Si vous ne l'avez pas vu, disons qu'il narre les efforts d'une linguiste pour communiquer avec des extraterrestres totalement différents de nous (et presque Cthulhesques) qui viennent de débarquer sur Terre. Elle doit à partir de rien trouver un terrain d'entente avec des gens dont le psychisme et l'environnement nous sont fondamentalement étrangers et dont on devine que leur structure qui n'est pas basée sur la symétrie bilatérale les rend un poil hermétiques aux pures oppositions binaires (ça rend d'autant plus ironique le fait qu'ils me servent à en expliquer une, mais passons).
Quoi qu'aient pu en dire des grincheux, le film me semble superbement construit, basé sur un de ces rythmes lents et contemplatifs que j'apprécie, et met en scène de façon très intéressante les réactions de l'humanité brutalement confrontée à l'autre (la scène du "vous pouvez allumer la télé ?", dans l'amphi, notamment). Cela m'a renvoyé à une très vieille expérience (fin des années 80, je dirais), quand mon frère avait pris en route une émission genre "les dossiers de l'écran", dans laquelle avait été mise en scène la façon dont les médias réagiraient à un message radio provenu d'outre-espace. Un pur effet Orson Welles/Guerre des Mondes : mon frangin m'appelle en me disant "viens voir, il se passe un truc", et pendant le quart d'heure suivant, nous sommes restés hypnotisés par l'écran, complètement scotchés, le cœur battant, ayant l'impression de vivre un moment au-delà de l'historique. Jusqu'à ce que la reconstitution cède à nouveau la place au débat, et que nous comprenions que nous nous étions faits avoir. Mais tant que nous y avons cru, nous avons ressenti des choses incroyables.
Du coup, ensuite, nous avons surtout ressenti une forme de colère et de dépit. On venait de nous voler quelque chose de magnifique, au point que si cela arrivait vraiment par la suite, nous risquerions d'être trop blasés pour pour retrouver ces sensations-là. Comme quoi les premières fois sont des choses importantes, méfiez-vous des imitations.
Bref, le début du film de Villeneuve parvient à mettre en scène précisément cet instant, et l'espèce de torpeur qui le suit, ce moment où l'énormité de l'évènement se fore peu à peu un chemin dans l'esprit des gens qui y ont assisté par écrans de télé interposés.

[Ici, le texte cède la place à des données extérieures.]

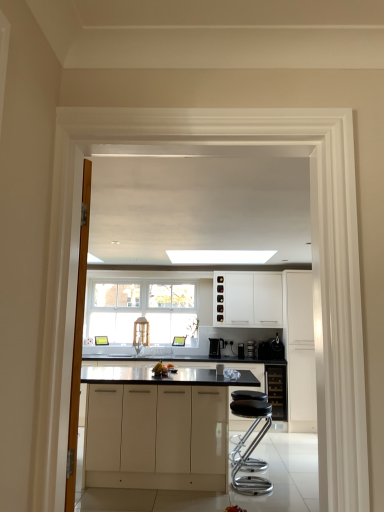 The height and width of the screenshot is (512, 384). Describe the element at coordinates (277, 390) in the screenshot. I see `black glass wine cabinet at center, which is counted as the 3th cabinetry, starting from the left` at that location.

This screenshot has width=384, height=512. What are the coordinates of `metallic silver coffee machine at center, the second appliance in the right-to-left sequence` in the screenshot? It's located at (265, 350).

Image resolution: width=384 pixels, height=512 pixels. Find the location of `white matte cabinet at center, marked as the 2th cabinetry in a left-to-right arrangement`. white matte cabinet at center, marked as the 2th cabinetry in a left-to-right arrangement is located at coordinates (247, 298).

The height and width of the screenshot is (512, 384). In order to click on black leather stool at lower center in this screenshot , I will do `click(250, 448)`.

How much space does white matte cabinetry at center, which is the 4th cabinetry from back to front, occupy vertically?

white matte cabinetry at center, which is the 4th cabinetry from back to front, is 36.18 inches in height.

Identify the location of black glass wine cabinet at center, the second cabinetry in the back-to-front sequence. (277, 390).

Between white matte cabinet at center, arranged as the third cabinetry when viewed from the right, and satin silver toaster at center, placed as the third appliance when sorted from right to left, which one appears on the left side from the viewer's perspective?

Positioned to the left is white matte cabinet at center, arranged as the third cabinetry when viewed from the right.

From a real-world perspective, is white matte cabinet at center, the fourth cabinetry positioned from the front, on top of satin silver toaster at center, placed as the third appliance when sorted from right to left?

Yes, from a real-world perspective, white matte cabinet at center, the fourth cabinetry positioned from the front, is on top of satin silver toaster at center, placed as the third appliance when sorted from right to left.

Which object is thinner, white matte cabinet at center, arranged as the third cabinetry when viewed from the right, or satin silver toaster at center, arranged as the 1th appliance when viewed from the left?

satin silver toaster at center, arranged as the 1th appliance when viewed from the left, is thinner.

Can you confirm if white matte cabinet at center, arranged as the third cabinetry when viewed from the right, is taller than satin silver toaster at center, arranged as the 1th appliance when viewed from the left?

Yes, white matte cabinet at center, arranged as the third cabinetry when viewed from the right, is taller than satin silver toaster at center, arranged as the 1th appliance when viewed from the left.

How much distance is there between satin silver toaster at center, arranged as the 1th appliance when viewed from the left, and white matte cabinetry at center, which is the 4th cabinetry from back to front?

satin silver toaster at center, arranged as the 1th appliance when viewed from the left, and white matte cabinetry at center, which is the 4th cabinetry from back to front, are 2.32 meters apart from each other.

Is satin silver toaster at center, arranged as the 1th appliance when viewed from the left, bigger than white matte cabinetry at center, the 1th cabinetry positioned from the left?

Actually, satin silver toaster at center, arranged as the 1th appliance when viewed from the left, might be smaller than white matte cabinetry at center, the 1th cabinetry positioned from the left.

Is satin silver toaster at center, placed as the third appliance when sorted from right to left, positioned behind white matte cabinetry at center, positioned as the 1th cabinetry in front-to-back order?

Yes, it is behind white matte cabinetry at center, positioned as the 1th cabinetry in front-to-back order.

From a real-world perspective, between satin silver toaster at center, arranged as the 1th appliance when viewed from the left, and white matte cabinetry at center, which is the 4th cabinetry from back to front, who is vertically higher?

satin silver toaster at center, arranged as the 1th appliance when viewed from the left, from a real-world perspective.

Which object is thinner, black glass wine cabinet at center, the 3th cabinetry positioned from the front, or satin black coffee machine at center?

satin black coffee machine at center is thinner.

Is black glass wine cabinet at center, which is counted as the 3th cabinetry, starting from the left, oriented towards satin black coffee machine at center?

No, black glass wine cabinet at center, which is counted as the 3th cabinetry, starting from the left, is not aimed at satin black coffee machine at center.

From a real-world perspective, is black glass wine cabinet at center, which is counted as the 3th cabinetry, starting from the left, under satin black coffee machine at center?

Correct, in the physical world, black glass wine cabinet at center, which is counted as the 3th cabinetry, starting from the left, is lower than satin black coffee machine at center.

Is black glass wine cabinet at center, the second cabinetry in the back-to-front sequence, to the right of satin black coffee machine at center from the viewer's perspective?

Correct, you'll find black glass wine cabinet at center, the second cabinetry in the back-to-front sequence, to the right of satin black coffee machine at center.

Is satin black coffee machine at center facing towards black plastic coffee maker at right, which is the first appliance in right-to-left order?

No.

How many degrees apart are the facing directions of satin black coffee machine at center and black plastic coffee maker at right, which is the first appliance in right-to-left order?

satin black coffee machine at center and black plastic coffee maker at right, which is the first appliance in right-to-left order, are facing 5.08 degrees away from each other.

From a real-world perspective, is satin black coffee machine at center positioned over black plastic coffee maker at right, which is the first appliance in right-to-left order, based on gravity?

No, from a real-world perspective, satin black coffee machine at center is not on top of black plastic coffee maker at right, which is the first appliance in right-to-left order.

From the satin black coffee machine at center, count 3rd appliance to the right and point to it. Please provide its 2D coordinates.

[(276, 348)]

Is there a large distance between black glass wine cabinet at center, which is counted as the 3th cabinetry, starting from the left, and black plastic coffee maker at right, which is the first appliance in right-to-left order?

That's not correct — black glass wine cabinet at center, which is counted as the 3th cabinetry, starting from the left, is a little close to black plastic coffee maker at right, which is the first appliance in right-to-left order.

Can you tell me how much black glass wine cabinet at center, the second cabinetry in the back-to-front sequence, and black plastic coffee maker at right, marked as the third appliance in a left-to-right arrangement, differ in facing direction?

The angular difference between black glass wine cabinet at center, the second cabinetry in the back-to-front sequence, and black plastic coffee maker at right, marked as the third appliance in a left-to-right arrangement, is 2.79 degrees.

From a real-world perspective, which object stands above the other?

black plastic coffee maker at right, which is the first appliance in right-to-left order, is physically above.

Does black glass wine cabinet at center, which is counted as the 3th cabinetry, starting from the left, turn towards black plastic coffee maker at right, marked as the third appliance in a left-to-right arrangement?

No, black glass wine cabinet at center, which is counted as the 3th cabinetry, starting from the left, is not oriented towards black plastic coffee maker at right, marked as the third appliance in a left-to-right arrangement.

Does black plastic coffee maker at right, which is the first appliance in right-to-left order, turn towards white matte cabinet at center, the 1th cabinetry viewed from the back?

No, black plastic coffee maker at right, which is the first appliance in right-to-left order, is not turned towards white matte cabinet at center, the 1th cabinetry viewed from the back.

Is the surface of black plastic coffee maker at right, marked as the third appliance in a left-to-right arrangement, in direct contact with white matte cabinet at center, the fourth cabinetry positioned from the front?

black plastic coffee maker at right, marked as the third appliance in a left-to-right arrangement, and white matte cabinet at center, the fourth cabinetry positioned from the front, are not in contact.

Can you confirm if black plastic coffee maker at right, marked as the third appliance in a left-to-right arrangement, is bigger than white matte cabinet at center, the 1th cabinetry viewed from the back?

No.

Is black plastic coffee maker at right, which is the first appliance in right-to-left order, thinner than white matte cabinet at center, arranged as the third cabinetry when viewed from the right?

Incorrect, the width of black plastic coffee maker at right, which is the first appliance in right-to-left order, is not less than that of white matte cabinet at center, arranged as the third cabinetry when viewed from the right.

From the image's perspective, does black plastic coffee maker at right, marked as the third appliance in a left-to-right arrangement, appear higher than white matte cabinetry at center, which is the 4th cabinetry from back to front?

Yes, from the image's perspective, black plastic coffee maker at right, marked as the third appliance in a left-to-right arrangement, is above white matte cabinetry at center, which is the 4th cabinetry from back to front.

Between black plastic coffee maker at right, which is the first appliance in right-to-left order, and white matte cabinetry at center, the 1th cabinetry positioned from the left, which one has more height?

white matte cabinetry at center, the 1th cabinetry positioned from the left.

How far apart are black plastic coffee maker at right, marked as the third appliance in a left-to-right arrangement, and white matte cabinetry at center, which is the 4th cabinetry from back to front?

2.38 meters.

From the image's perspective, starting from the satin silver toaster at center, placed as the third appliance when sorted from right to left, which cabinetry is the 2nd one above? Please provide its 2D coordinates.

[(247, 298)]

Where is `the 3rd appliance behind when counting from the white matte cabinetry at center, which is the 4th cabinetry from back to front`? Image resolution: width=384 pixels, height=512 pixels. the 3rd appliance behind when counting from the white matte cabinetry at center, which is the 4th cabinetry from back to front is located at coordinates (251, 348).

From the image, which object appears to be nearer to satin black coffee machine at center, black glass wine cabinet at center, the second cabinetry in the back-to-front sequence, or black plastic coffee maker at right, marked as the third appliance in a left-to-right arrangement?

black plastic coffee maker at right, marked as the third appliance in a left-to-right arrangement, is positioned closer to the anchor satin black coffee machine at center.

Looking at the image, which one is located further to white matte cabinet at right, which is the 1th cabinetry in right-to-left order, black leather stool at lower center or metallic silver coffee machine at center, the second appliance in the right-to-left sequence?

Among the two, black leather stool at lower center is located further to white matte cabinet at right, which is the 1th cabinetry in right-to-left order.

Looking at the image, which one is located further to satin black coffee machine at center, black leather stool at lower center or white matte cabinet at center, marked as the 2th cabinetry in a left-to-right arrangement?

Based on the image, black leather stool at lower center appears to be further to satin black coffee machine at center.

Looking at the image, which one is located closer to black leather stool at lower center, black glass wine cabinet at center, the 3th cabinetry positioned from the front, or white matte cabinetry at center, the 1th cabinetry positioned from the left?

white matte cabinetry at center, the 1th cabinetry positioned from the left, is positioned closer to the anchor black leather stool at lower center.

Looking at the image, which one is located closer to black glass wine cabinet at center, the 3th cabinetry positioned from the front, black leather stool at lower center or metallic silver coffee machine at center, which ranks as the 2th appliance in left-to-right order?

The object closer to black glass wine cabinet at center, the 3th cabinetry positioned from the front, is metallic silver coffee machine at center, which ranks as the 2th appliance in left-to-right order.

Estimate the real-world distances between objects in this image. Which object is further from satin black coffee machine at center, white matte cabinet at right, placed as the 4th cabinetry when sorted from left to right, or black leather stool at lower center?

black leather stool at lower center is further to satin black coffee machine at center.

From the image, which object appears to be nearer to black leather stool at lower center, metallic silver coffee machine at center, which ranks as the 2th appliance in left-to-right order, or satin silver toaster at center, arranged as the 1th appliance when viewed from the left?

Among the two, metallic silver coffee machine at center, which ranks as the 2th appliance in left-to-right order, is located nearer to black leather stool at lower center.

Based on their spatial positions, is metallic silver coffee machine at center, which ranks as the 2th appliance in left-to-right order, or white matte cabinet at center, marked as the 2th cabinetry in a left-to-right arrangement, further from white matte cabinetry at center, the 1th cabinetry positioned from the left?

white matte cabinet at center, marked as the 2th cabinetry in a left-to-right arrangement, is positioned further to the anchor white matte cabinetry at center, the 1th cabinetry positioned from the left.

What are the coordinates of `coffee machine that lies between white matte cabinet at center, the 1th cabinetry viewed from the back, and metallic silver coffee machine at center, which ranks as the 2th appliance in left-to-right order, from top to bottom` in the screenshot? It's located at (216, 347).

At what (x,y) coordinates should I click in order to perform the action: click on appliance between black leather stool at lower center and metallic silver coffee machine at center, which ranks as the 2th appliance in left-to-right order, from front to back. Please return your answer as a coordinate pair (x, y). This screenshot has height=512, width=384. Looking at the image, I should click on (276, 348).

Find the location of a particular element. This screenshot has height=512, width=384. appliance that lies between white matte cabinet at center, marked as the 2th cabinetry in a left-to-right arrangement, and metallic silver coffee machine at center, which ranks as the 2th appliance in left-to-right order, from top to bottom is located at coordinates (276, 348).

The height and width of the screenshot is (512, 384). I want to click on appliance between white matte cabinetry at center, positioned as the 1th cabinetry in front-to-back order, and metallic silver coffee machine at center, which ranks as the 2th appliance in left-to-right order, in the front-back direction, so coord(276,348). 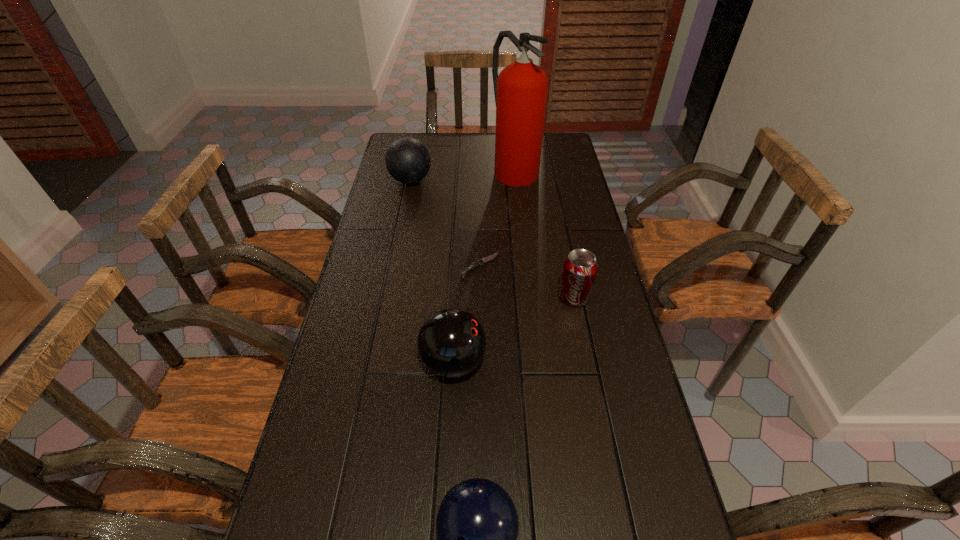 Where is `free region that satisfies the following two spatial constraints: 1. on the grip area of the fourth farthest object; 2. on the left side of the leftmost bowling ball`? free region that satisfies the following two spatial constraints: 1. on the grip area of the fourth farthest object; 2. on the left side of the leftmost bowling ball is located at coordinates (387, 296).

This screenshot has width=960, height=540. In order to click on free spot that satisfies the following two spatial constraints: 1. on the grip area of the leftmost bowling ball; 2. on the left side of the shortest object in this screenshot , I will do `click(394, 266)`. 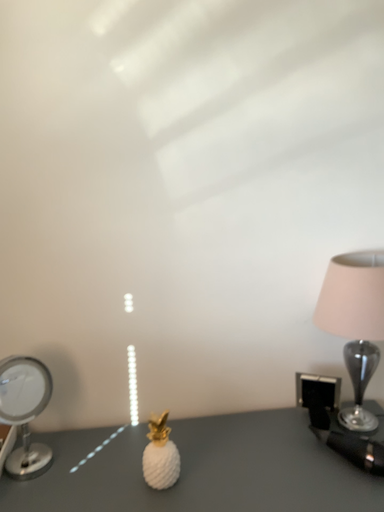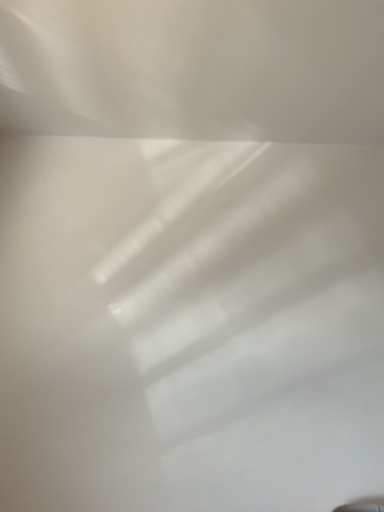 Question: Which way did the camera rotate in the video?

Choices:
 (A) rotated upward
 (B) rotated downward

Answer: (A) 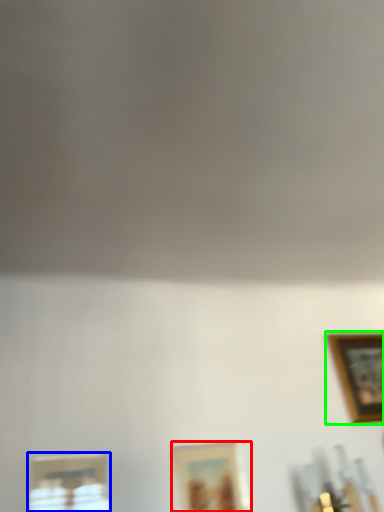 Question: Considering the real-world distances, which object is farthest from picture frame (highlighted by a red box)? picture frame (highlighted by a blue box) or picture frame (highlighted by a green box)?

Choices:
 (A) picture frame
 (B) picture frame

Answer: (B) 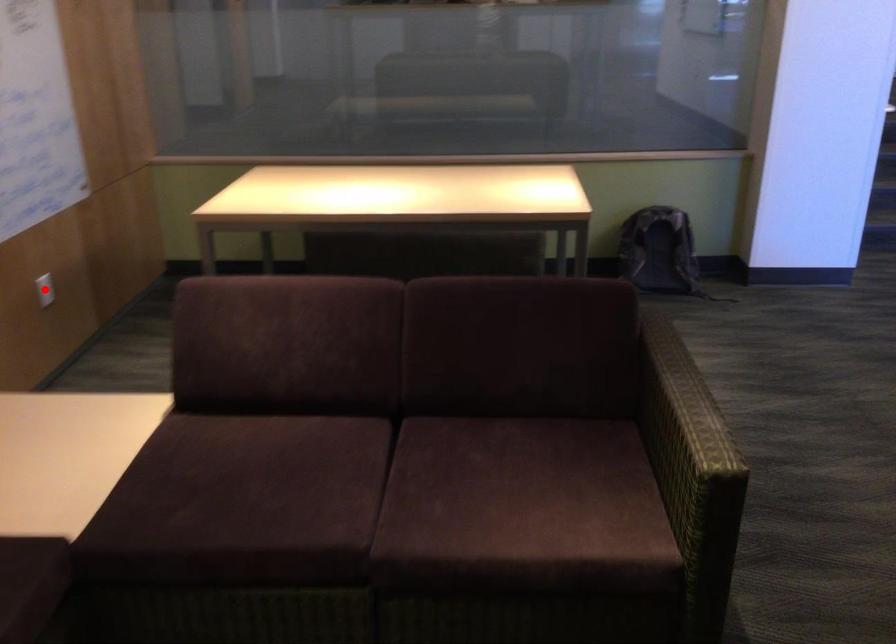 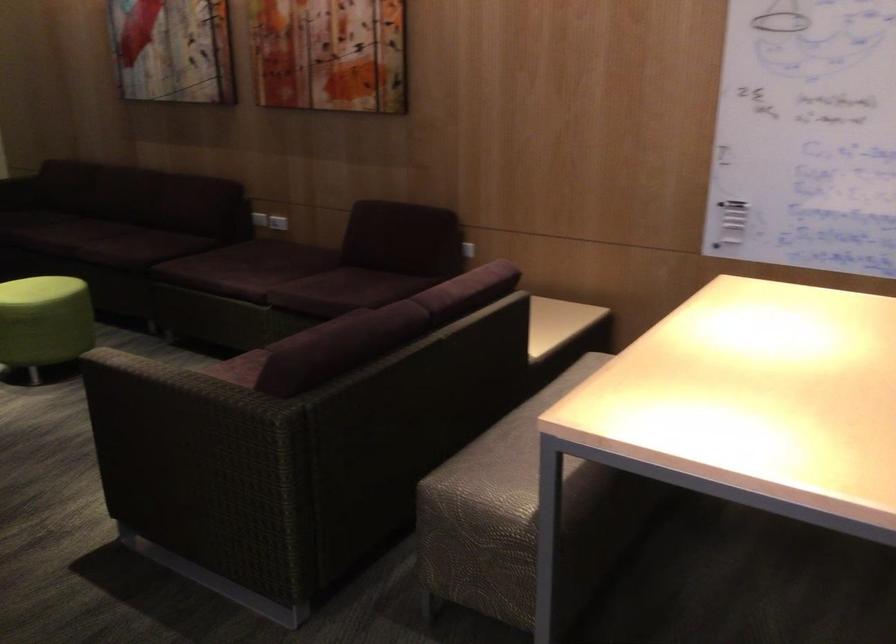 Question: I am providing you with two images of the same scene from different viewpoints. A red point is marked on the first image. Can you still see the location of the red point in image 2?

Choices:
 (A) Yes
 (B) No

Answer: (B) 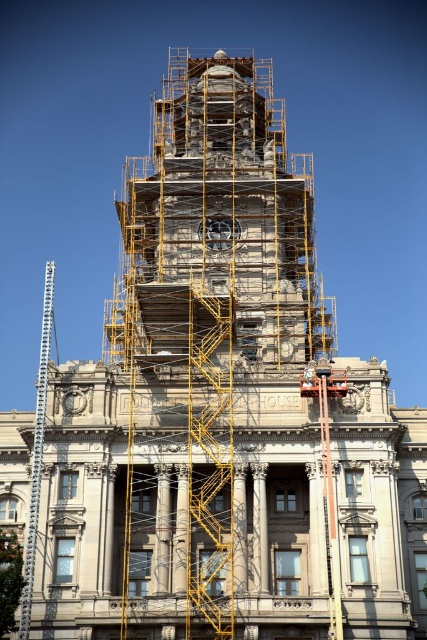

Le tout sans grosses démonstrations krakapoum à la Emmerich, je précise. C'est vraiment réalisé avec finesse. Si vous avez vu le film, je pense que vous voyez ce que je veux dire.
Et si vous ne l'avez pas vu, arrêtez votre lecture ici et allez le voir, parce qu'après

ATTENTION ÇA VA ÊTRE LA FOIRE AUX SPOILERS

Plus qu'un film sur le rapport à l'autre, je crois que c'est un film sur la dignité, ce mot si galvaudé depuis quelques années. Louise, la linguiste, vit ou va vivre une tragédie, et cette tragédie, la perte d'un enfant, nous est amenée dès les premières minutes. Ce que ces premières minutes se gardent bien de nous dire (et c'est là que je commence à spoiler, dernier avertissement, allez-vous en si vous n'avez pas vu le film, je vous en conjure) c'est que la séquence est un flash-forward, une prémonition. Quand l'histoire commence, l'enfant n'est même pas né et Louise ignore son existence à venir. Mais le spectateur, lui, ne le sait pas. Ce sens de la séquence n'apparaît que bien plus tard. Pourtant, elle va cadrer notre perception du film. Et c'est là que c'est brillant. Car si Arrival est un film "à twist", il ne nous prend pas pour autant en traitre. Il adopte une forme circulaire, comme le langage des heptapodes, et même la musique assez répétitive est là pour appuyer cet effet de boucle.
Et le langage des aliens est la clé. Car ce langage cyclique, simultané (quelle idée brillante !) et donc complètement étranger à notre pratique successive de la communication "infecte" la conscience et, dès lors que l'on commence à en maîtriser les codes, ouvre la perception de son locuteur en termes de temps. Plus elle avance dans la compréhension des mécanismes linguistiques, plus Louise est assaillie de visions de son futur, de cette fille qu'elle n'a pas encore eu et qu'elle est destinée à perdre.
La dignité que j'évoquais plus haut, c'est celle de Louise qui, plutôt que de se laisser écraser par la prescience du drame, décide d'accepter son futur avec ses joies et ses tristesses (ce que n'est pas capable de faire son compagnon). Humainement, c'est quelque chose de fort, et de tragique au sens le plus noble du terme.
Vous qui me lisez, vous savez que je me passionne pour Dune. Voir que Villeneuve, qui risque d'en diriger une nouvelle version cinématographique, a déjà aussi brillamment traité l'un de ses thèmes a quelque chose de profondément rassurant. Je réserve par contre mon jugement sur son Blade Runner à venir, même si la bande annonce est très excitante (la bande annonce de Prometheus était très bien, souvenez-vous).
Par ailleurs, Arrival me renvoie également à deux comics que j'ai traduits, Trees, de Warren Ellis, et Neonomicon, d'Alan Moore. Arrival partage avec Trees cette image d'artefacts aliens complètement aveugles et étrangers arrivant en plusieurs points du monde, et leur impact sur la vie humaine (Ellis est très radical, là-dedans, car au point où en est la série, il n'y a toujours aucune communication apparente avec les occupants des Arbres, si tant est qu'ils existent).
L'idée d'un langage profondément étranger qui ouvre la perception du temps se retrouve dans Neonomicon, où elle sert d'explication à l'irruption des entités lovecraftiennes dans un monde où Lovecraft a existé.
Bref, tout ça pour dire que Arrival, c'est drôlement bien. Et prouve qu'on peut faire de la grande SF en restant discret et modéré sur le spectaculaire.

Commentaires

Tonton Rag a dit…
Merci d'avoir fait des alertes SPOILERS. Je viens de voir le film, puis j'ai lu l'article. Tu sais pourquoi ce film me touche.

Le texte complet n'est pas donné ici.